L’art. 49 D.Lgs. 346/1990 abilita tre categorie di soggetti: ufficiali giudiziari, messi speciali autorizzati dagli uffici dell’Agenzia delle Entrate e messi comunali o di conciliazione. Nella prassi la notifica più frequente è quella del messo speciale dell’Agenzia, che opera secondo le regole dell’art. 60 D.P.R. 600/1973 in materia di imposte sui redditi.
L’avviso può essere notificato collettivamente «agli eredi»?
Sì, ma solo nei dodici mesi successivi al decesso del contribuente, ai sensi dell’art. 65 D.P.R. 600/1973, e nell’ultimo domicilio fiscale del de cuius. Trascorso quel termine la notifica deve essere individuale a ciascun erede, salvo che gli eredi non abbiano comunicato le proprie generalità all’ufficio; in questo caso la notifica collettiva può ancora considerarsi valida.
La notifica via PEC vale anche per gli avvisi sulle successioni?
Sì, dal 1° luglio 2017 (D.L. 193/2016) la PEC è il canale ordinario per i soggetti obbligati ad avere un domicilio digitale (imprese, professionisti, enti). Per i privati la PEC è opzionale. Un erede che eserciti attività professionale e abbia PEC iscritta in INI-PEC può ricevere via PEC anche avvisi relativi alla successione del de cuius.
Cosa succede se la notifica è viziata?
Dipende dal tipo di vizio. La «nullità» è sanabile dalla costituzione in giudizio del contribuente che impugna l’atto entro 60 giorni dalla conoscenza effettiva. L'«inesistenza» (assenza di un elemento essenziale, es. notifica a soggetto del tutto estraneo) non è sanabile e il vizio può essere fatto valere anche oltre i termini.
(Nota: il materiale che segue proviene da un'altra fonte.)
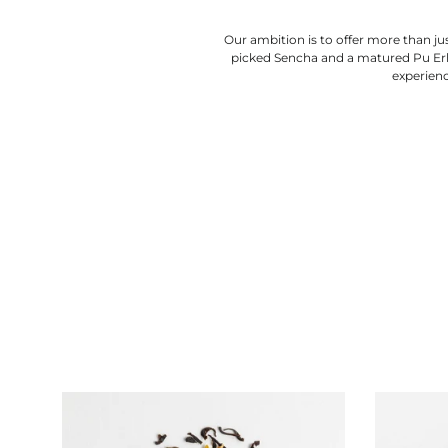
Our ambition is to offer more than jus
picked Sencha and a matured Pu Erh,
experienc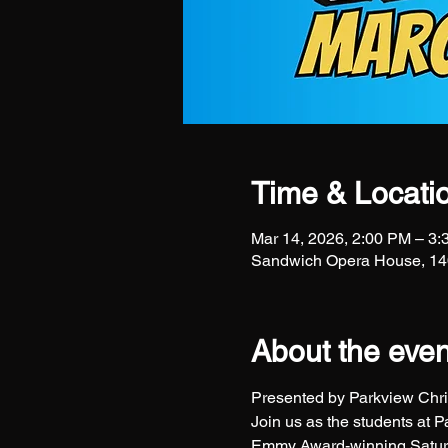
Time & Locati
Mar 14, 2026, 2:00 PM – 3
Sandwich Opera House, 140
About the even
Presented by Parkview Chris
Join us as the students at 
Emmy Award-winning Saturd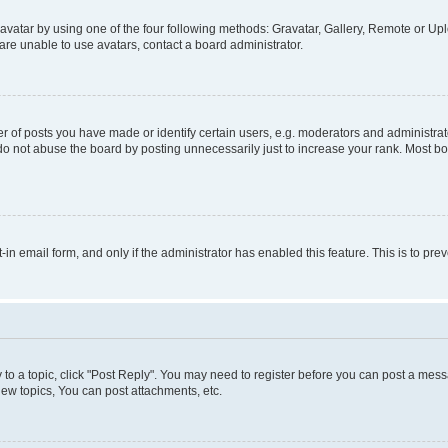
vatar by using one of the four following methods: Gravatar, Gallery, Remote or Uplo
re unable to use avatars, contact a board administrator.
f posts you have made or identify certain users, e.g. moderators and administrato
do not abuse the board by posting unnecessarily just to increase your rank. Most boa
t-in email form, and only if the administrator has enabled this feature. This is to 
y to a topic, click "Post Reply". You may need to register before you can post a messa
ew topics, You can post attachments, etc.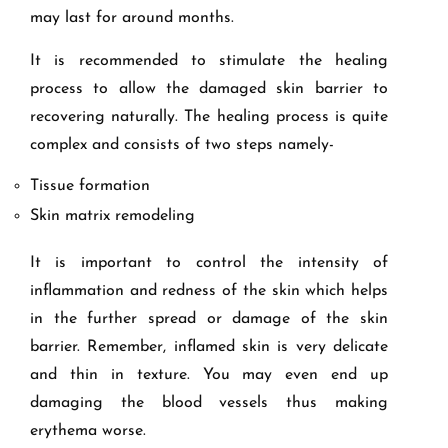
may last for around months.
It is recommended to stimulate the healing
process to allow the damaged skin barrier to
recovering naturally. The healing process is quite
complex and consists of two steps namely-
Tissue formation
Skin matrix remodeling
It is important to control the intensity of
inflammation and redness of the skin which helps
in the further spread or damage of the skin
barrier. Remember, inflamed skin is very delicate
and thin in texture. You may even end up
damaging the blood vessels thus making
erythema worse.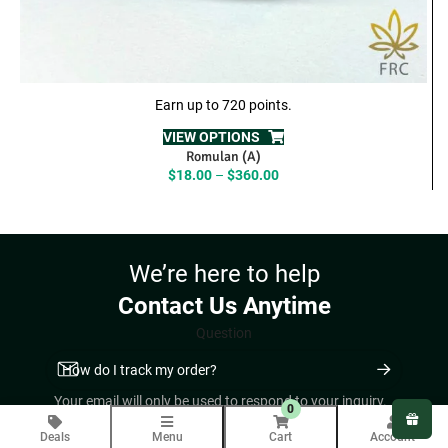
Earn up to 720 points.
VIEW OPTIONS
Romulan (A)
Price
$
18.00
–
$
360.00
range:
$18.00
through
$360.00
We’re here to help
Contact Us Anytime
Question
Your email will only be used to respond to your inquiry.
0
COMPANY INFO
Deals
Menu
Cart
Account
About Us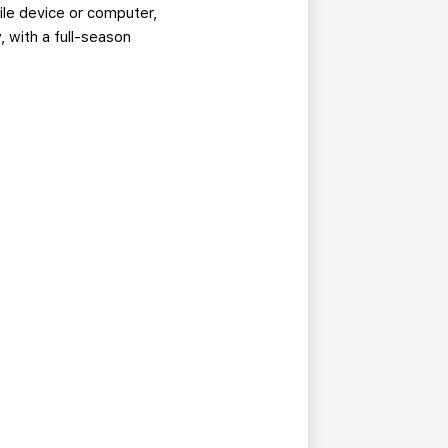
ile device or computer,
 with a full-season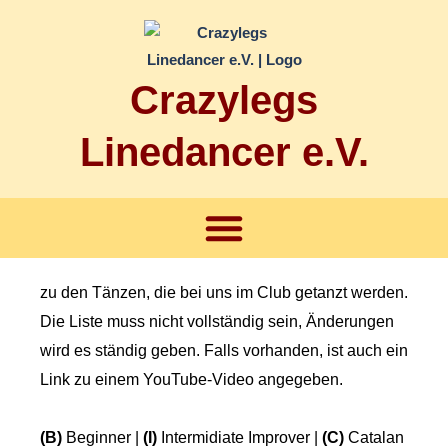
Zum
Inhalt
springen
Crazylegs
Linedancer e.V.
Menü
zu den Tänzen, die bei uns im Club getanzt werden.
Die Liste muss nicht vollständig sein, Änderungen
wird es ständig geben. Falls vorhanden, ist auch ein
Link zu einem YouTube-Video angegeben.
(B)
Beginner |
(I)
Intermidiate Improver |
(C)
Catalan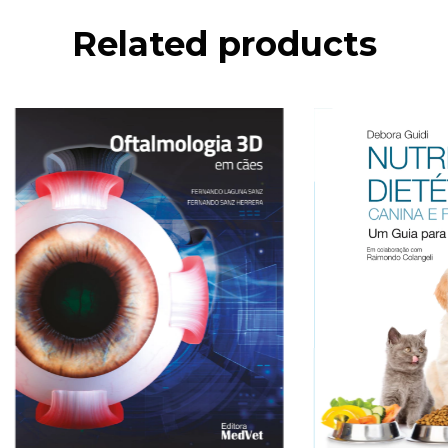
Related products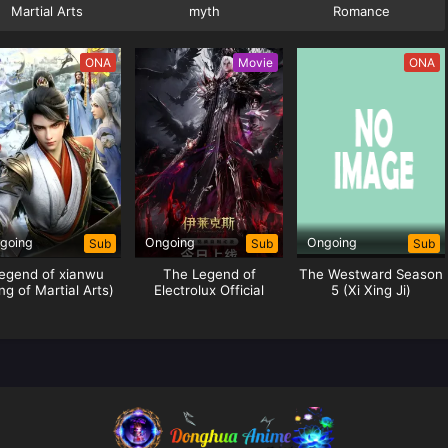
Martial Arts
myth
Romance
ONA
Movie
ONA
going
Ongoing
Ongoing
Sub
Sub
Sub
egend of xianwu
The Legend of
The Westward Season
ng of Martial Arts)
Electrolux Official
5 (Xi Xing Ji)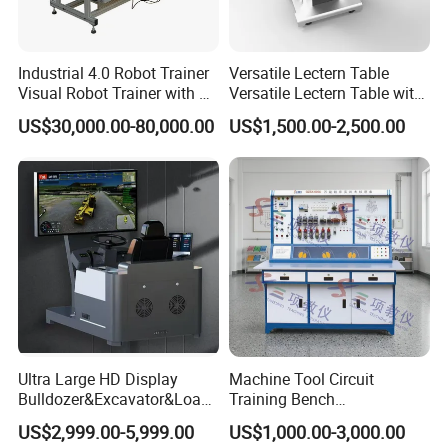
Industrial 4.0 Robot Trainer
Versatile Lectern Table
Visual Robot Trainer with 3
Versatile Lectern Table with
Kg Load Educational
Microphone for Teachers′
US$30,000.00-80,000.00
US$1,500.00-2,500.00
Equipment Teaching
Presentations
Vocational Education
Training Equipment
Electronic Circuit Train
Ultra Large HD Display
Machine Tool Circuit
Bulldozer&Excavator&Loade
Training Bench
r 3in1 Simulators
Mechatronics Teaching for
US$2,999.00-5,999.00
US$1,000.00-3,000.00
Vocational Educational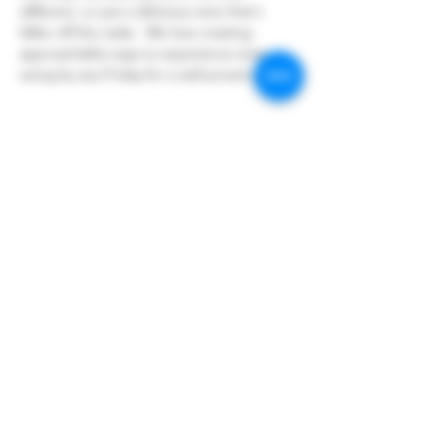
different, or just a delicious wine that's 
fallen off the radar.  We love creating 
approachable ways to experience wine so 
swing by any Friday for a well priced glass!
Share this event
Hoopers Creek Wine Market
hooperscreekwinemarket@gmail.com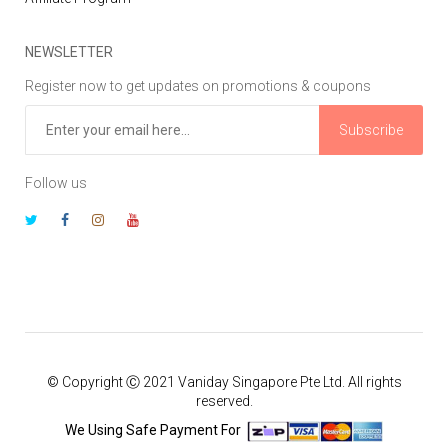
NEWSLETTER
Register now to get updates on promotions & coupons
Subscribe
Follow us
© Copyright Ⓒ 2021 Vaniday Singapore Pte Ltd. All rights
reserved.
We Using Safe Payment For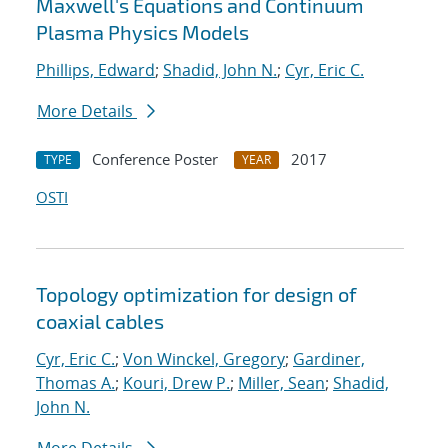
Maxwell's Equations and Continuum
Plasma Physics Models
Phillips, Edward
;
Shadid, John N.
;
Cyr, Eric C.
More Details
Conference Poster
2017
TYPE
YEAR
OSTI
Topology optimization for design of
coaxial cables
Cyr, Eric C.
;
Von Winckel, Gregory
;
Gardiner,
Thomas A.
;
Kouri, Drew P.
;
Miller, Sean
;
Shadid,
John N.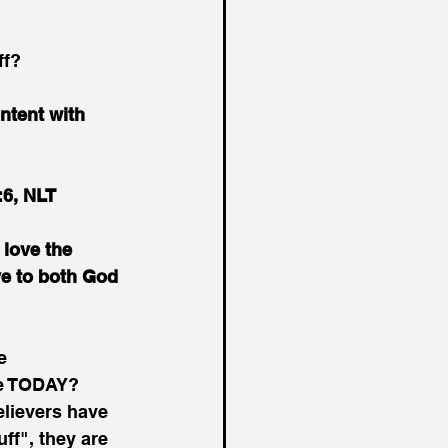
ff?
ntent with 
:6, NLT
 love the 
ve to both God 
e 
ve TODAY? 
lievers have 
ff", they are 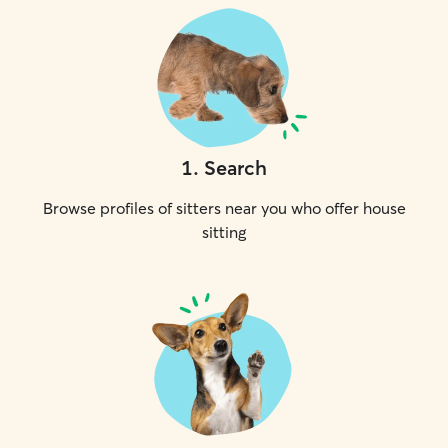
1
.
Search
Browse profiles of sitters near you who offer house
sitting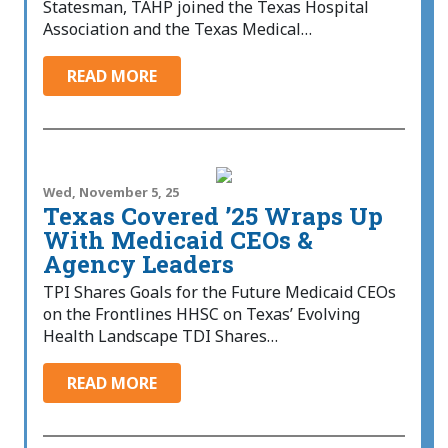
Statesman, TAHP joined the Texas Hospital
Association and the Texas Medical…
READ MORE
Wed, November 5, 25
Texas Covered ’25 Wraps Up
With Medicaid CEOs &
Agency Leaders
TPI Shares Goals for the Future Medicaid CEOs
on the Frontlines HHSC on Texas’ Evolving
Health Landscape TDI Shares…
READ MORE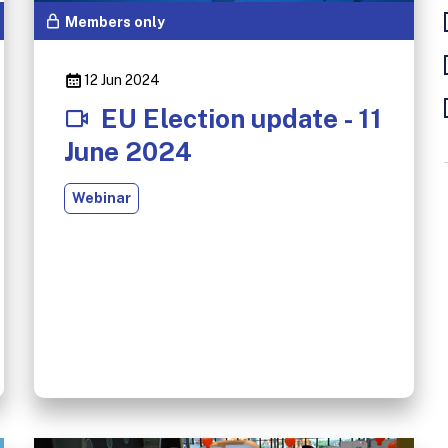
Members only
12 Jun 2024
EU Election update - 11
June 2024
Webinar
La giurisprudenza di Cassazione tende a interpretare in modo restrittivo l’inesistenza.
L’aggiornamento del 2024 «uffici Agenzia Entrate» ha portata sostanziale?
No, è una modifica formale. Già dal 2001, con l’istituzione delle agenzie fiscali (D.Lgs. 300/1999), i poteri prima attribuiti agli «uffici del registro» erano stati trasferiti all’Agenzia delle Entrate. Il D.Lgs. 139/2024 ha semplicemente allineato il testo del 1990 alla struttura organizzativa attuale, senza modificare ruolo o poteri dei soggetti notificatori.